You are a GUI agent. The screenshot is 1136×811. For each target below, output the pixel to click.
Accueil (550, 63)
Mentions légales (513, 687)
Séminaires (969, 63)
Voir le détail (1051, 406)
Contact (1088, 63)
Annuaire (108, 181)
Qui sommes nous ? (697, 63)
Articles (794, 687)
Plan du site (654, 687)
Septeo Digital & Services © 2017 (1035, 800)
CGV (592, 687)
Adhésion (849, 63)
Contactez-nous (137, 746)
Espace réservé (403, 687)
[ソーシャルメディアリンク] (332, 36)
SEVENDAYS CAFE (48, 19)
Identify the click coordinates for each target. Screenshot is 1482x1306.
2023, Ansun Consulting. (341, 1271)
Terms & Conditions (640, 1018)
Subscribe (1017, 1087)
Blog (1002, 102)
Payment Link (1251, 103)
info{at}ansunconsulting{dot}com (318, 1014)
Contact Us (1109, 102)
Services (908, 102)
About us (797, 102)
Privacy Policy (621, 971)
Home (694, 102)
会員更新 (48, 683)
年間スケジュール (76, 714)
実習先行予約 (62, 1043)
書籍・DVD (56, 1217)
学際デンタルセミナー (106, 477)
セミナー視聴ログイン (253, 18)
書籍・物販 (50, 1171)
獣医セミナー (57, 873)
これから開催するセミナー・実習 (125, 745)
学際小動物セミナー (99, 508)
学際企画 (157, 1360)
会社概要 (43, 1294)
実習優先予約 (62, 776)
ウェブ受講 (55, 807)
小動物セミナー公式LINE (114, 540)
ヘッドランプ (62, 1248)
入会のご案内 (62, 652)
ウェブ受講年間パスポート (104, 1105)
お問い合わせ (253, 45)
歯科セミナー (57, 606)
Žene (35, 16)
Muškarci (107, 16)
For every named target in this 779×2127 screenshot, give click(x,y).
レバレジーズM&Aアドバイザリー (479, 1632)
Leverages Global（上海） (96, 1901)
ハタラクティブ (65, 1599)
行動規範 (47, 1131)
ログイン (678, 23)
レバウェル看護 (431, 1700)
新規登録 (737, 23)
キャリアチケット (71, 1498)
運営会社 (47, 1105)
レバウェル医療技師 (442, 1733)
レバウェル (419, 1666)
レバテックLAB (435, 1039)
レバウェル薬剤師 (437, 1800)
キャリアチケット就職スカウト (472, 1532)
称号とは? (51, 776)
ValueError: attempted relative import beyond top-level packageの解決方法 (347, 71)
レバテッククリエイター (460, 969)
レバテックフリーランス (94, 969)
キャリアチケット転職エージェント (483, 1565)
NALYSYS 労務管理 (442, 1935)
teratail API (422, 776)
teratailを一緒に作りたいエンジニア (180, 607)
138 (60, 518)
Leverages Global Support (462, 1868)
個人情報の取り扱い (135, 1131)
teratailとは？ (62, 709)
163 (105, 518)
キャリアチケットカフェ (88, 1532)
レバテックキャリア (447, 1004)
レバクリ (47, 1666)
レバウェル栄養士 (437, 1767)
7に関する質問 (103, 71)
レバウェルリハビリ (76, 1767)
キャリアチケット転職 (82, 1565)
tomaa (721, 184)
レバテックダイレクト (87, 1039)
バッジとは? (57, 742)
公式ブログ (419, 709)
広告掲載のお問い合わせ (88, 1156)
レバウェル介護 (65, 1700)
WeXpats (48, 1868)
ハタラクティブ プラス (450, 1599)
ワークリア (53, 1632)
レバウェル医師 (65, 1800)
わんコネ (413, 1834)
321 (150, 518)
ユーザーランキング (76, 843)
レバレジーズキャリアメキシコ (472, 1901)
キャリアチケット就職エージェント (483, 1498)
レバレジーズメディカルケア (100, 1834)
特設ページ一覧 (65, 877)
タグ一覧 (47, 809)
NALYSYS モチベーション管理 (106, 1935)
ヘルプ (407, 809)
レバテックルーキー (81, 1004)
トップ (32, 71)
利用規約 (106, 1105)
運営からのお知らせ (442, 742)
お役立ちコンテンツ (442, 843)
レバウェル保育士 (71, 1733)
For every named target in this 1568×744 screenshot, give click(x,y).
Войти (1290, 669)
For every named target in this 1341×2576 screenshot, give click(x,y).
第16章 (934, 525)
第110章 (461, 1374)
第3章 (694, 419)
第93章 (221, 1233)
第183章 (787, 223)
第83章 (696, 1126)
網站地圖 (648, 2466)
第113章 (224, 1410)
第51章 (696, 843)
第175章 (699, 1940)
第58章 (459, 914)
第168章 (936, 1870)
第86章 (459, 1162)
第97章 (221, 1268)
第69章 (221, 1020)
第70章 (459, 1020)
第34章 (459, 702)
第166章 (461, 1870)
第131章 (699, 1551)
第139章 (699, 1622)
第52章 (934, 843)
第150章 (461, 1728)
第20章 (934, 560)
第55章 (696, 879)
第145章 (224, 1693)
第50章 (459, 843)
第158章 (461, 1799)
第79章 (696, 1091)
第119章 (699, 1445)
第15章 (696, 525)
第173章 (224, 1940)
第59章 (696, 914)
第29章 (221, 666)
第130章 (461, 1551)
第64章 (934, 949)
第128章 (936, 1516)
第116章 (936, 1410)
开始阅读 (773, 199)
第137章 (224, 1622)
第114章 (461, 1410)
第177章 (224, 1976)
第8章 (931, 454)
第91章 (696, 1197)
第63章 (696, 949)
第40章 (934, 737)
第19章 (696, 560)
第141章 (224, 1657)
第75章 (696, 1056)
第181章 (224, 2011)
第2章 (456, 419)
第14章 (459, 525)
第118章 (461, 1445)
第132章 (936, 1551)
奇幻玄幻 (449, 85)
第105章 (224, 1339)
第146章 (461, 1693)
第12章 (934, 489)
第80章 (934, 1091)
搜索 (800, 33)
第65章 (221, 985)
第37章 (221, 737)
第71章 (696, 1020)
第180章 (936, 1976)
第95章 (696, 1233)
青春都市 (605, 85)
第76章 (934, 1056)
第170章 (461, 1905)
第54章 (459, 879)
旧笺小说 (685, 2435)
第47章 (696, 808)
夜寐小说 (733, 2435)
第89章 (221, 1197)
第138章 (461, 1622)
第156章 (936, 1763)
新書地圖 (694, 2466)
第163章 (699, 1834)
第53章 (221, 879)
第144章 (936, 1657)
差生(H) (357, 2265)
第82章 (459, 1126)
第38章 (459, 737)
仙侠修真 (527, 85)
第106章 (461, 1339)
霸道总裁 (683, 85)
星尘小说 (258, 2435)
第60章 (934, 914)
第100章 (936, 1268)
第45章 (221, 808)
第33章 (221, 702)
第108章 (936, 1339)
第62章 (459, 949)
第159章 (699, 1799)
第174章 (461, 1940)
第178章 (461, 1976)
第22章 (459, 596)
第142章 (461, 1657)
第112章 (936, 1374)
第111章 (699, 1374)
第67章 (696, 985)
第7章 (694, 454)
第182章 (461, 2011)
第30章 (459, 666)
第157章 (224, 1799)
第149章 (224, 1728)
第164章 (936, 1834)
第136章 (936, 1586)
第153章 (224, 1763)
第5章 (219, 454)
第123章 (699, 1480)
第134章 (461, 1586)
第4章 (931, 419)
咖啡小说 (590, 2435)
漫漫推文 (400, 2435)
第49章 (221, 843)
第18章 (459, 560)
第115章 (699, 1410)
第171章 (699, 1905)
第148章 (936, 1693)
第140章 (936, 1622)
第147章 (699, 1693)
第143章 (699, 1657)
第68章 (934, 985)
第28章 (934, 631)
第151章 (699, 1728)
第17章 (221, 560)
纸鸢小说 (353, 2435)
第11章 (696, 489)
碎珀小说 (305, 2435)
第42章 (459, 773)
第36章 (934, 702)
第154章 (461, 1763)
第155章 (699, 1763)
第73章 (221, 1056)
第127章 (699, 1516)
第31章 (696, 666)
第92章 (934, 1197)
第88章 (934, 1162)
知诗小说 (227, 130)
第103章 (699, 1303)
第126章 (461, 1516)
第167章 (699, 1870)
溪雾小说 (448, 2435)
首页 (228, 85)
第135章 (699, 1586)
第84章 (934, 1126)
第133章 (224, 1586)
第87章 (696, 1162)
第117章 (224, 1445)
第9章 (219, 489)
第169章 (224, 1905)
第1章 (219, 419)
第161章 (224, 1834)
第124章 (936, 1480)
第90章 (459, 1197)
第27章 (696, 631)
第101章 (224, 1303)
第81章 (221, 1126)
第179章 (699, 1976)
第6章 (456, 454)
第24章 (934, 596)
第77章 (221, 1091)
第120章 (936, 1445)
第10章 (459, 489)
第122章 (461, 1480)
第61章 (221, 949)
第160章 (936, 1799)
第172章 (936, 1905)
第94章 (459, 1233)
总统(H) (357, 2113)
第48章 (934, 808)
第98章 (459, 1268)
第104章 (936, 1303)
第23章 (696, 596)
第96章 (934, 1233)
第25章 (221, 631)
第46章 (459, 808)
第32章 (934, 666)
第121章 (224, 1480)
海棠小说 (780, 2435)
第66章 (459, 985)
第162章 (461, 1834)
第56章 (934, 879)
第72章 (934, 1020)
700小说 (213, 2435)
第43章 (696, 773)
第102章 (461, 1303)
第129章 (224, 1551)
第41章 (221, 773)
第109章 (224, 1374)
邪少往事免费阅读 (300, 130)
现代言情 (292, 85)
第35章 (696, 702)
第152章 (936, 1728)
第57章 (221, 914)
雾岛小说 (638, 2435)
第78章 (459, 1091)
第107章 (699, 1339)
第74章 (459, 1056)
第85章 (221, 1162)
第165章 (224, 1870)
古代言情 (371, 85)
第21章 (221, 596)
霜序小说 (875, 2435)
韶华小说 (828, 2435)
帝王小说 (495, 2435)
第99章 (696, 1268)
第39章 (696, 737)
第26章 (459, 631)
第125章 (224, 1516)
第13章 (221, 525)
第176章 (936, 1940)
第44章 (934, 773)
########################################
» Work required
Everything from the line containing "第149章 (224, 1728)" through the final line above must be copied exactly, with both ends kept.

» Solution
第149章 (224, 1728)
第164章 (936, 1834)
第136章 (936, 1586)
第153章 (224, 1763)
第5章 (219, 454)
第123章 (699, 1480)
第134章 (461, 1586)
第4章 (931, 419)
咖啡小说 (590, 2435)
漫漫推文 (400, 2435)
第49章 (221, 843)
第18章 (459, 560)
第115章 (699, 1410)
第171章 (699, 1905)
第148章 (936, 1693)
第140章 (936, 1622)
第147章 (699, 1693)
第143章 (699, 1657)
第68章 (934, 985)
第28章 (934, 631)
第151章 (699, 1728)
第17章 (221, 560)
纸鸢小说 (353, 2435)
第11章 (696, 489)
碎珀小说 (305, 2435)
第42章 (459, 773)
第36章 (934, 702)
第154章 (461, 1763)
第155章 (699, 1763)
第73章 (221, 1056)
第127章 (699, 1516)
第31章 (696, 666)
第92章 (934, 1197)
第88章 (934, 1162)
知诗小说 (227, 130)
第103章 (699, 1303)
第126章 (461, 1516)
第167章 (699, 1870)
溪雾小说 (448, 2435)
首页 (228, 85)
第135章 (699, 1586)
第84章 (934, 1126)
第133章 (224, 1586)
第87章 (696, 1162)
第117章 (224, 1445)
第9章 (219, 489)
第169章 (224, 1905)
第1章 (219, 419)
第161章 (224, 1834)
第124章 (936, 1480)
第90章 (459, 1197)
第27章 (696, 631)
第101章 (224, 1303)
第81章 (221, 1126)
第179章 (699, 1976)
第6章 (456, 454)
第24章 (934, 596)
第77章 (221, 1091)
第120章 (936, 1445)
第10章 (459, 489)
第122章 (461, 1480)
第61章 (221, 949)
第160章 (936, 1799)
第172章 (936, 1905)
第94章 (459, 1233)
总统(H) (357, 2113)
第48章 (934, 808)
第98章 (459, 1268)
第104章 (936, 1303)
第23章 (696, 596)
第96章 (934, 1233)
第25章 (221, 631)
第46章 (459, 808)
第32章 (934, 666)
第121章 (224, 1480)
海棠小说 (780, 2435)
第66章 (459, 985)
第162章 (461, 1834)
第56章 (934, 879)
第72章 (934, 1020)
700小说 (213, 2435)
第43章 (696, 773)
第102章 (461, 1303)
第129章 (224, 1551)
第41章 (221, 773)
第109章 (224, 1374)
邪少往事免费阅读 (300, 130)
现代言情 (292, 85)
第35章 (696, 702)
第152章 (936, 1728)
第57章 (221, 914)
雾岛小说 (638, 2435)
第78章 (459, 1091)
第107章 (699, 1339)
第74章 (459, 1056)
第85章 (221, 1162)
第165章 (224, 1870)
古代言情 (371, 85)
第21章 (221, 596)
霜序小说 (875, 2435)
韶华小说 (828, 2435)
帝王小说 (495, 2435)
第99章 (696, 1268)
第39章 (696, 737)
第26章 (459, 631)
第125章 (224, 1516)
第13章 (221, 525)
第176章 (936, 1940)
第44章 (934, 773)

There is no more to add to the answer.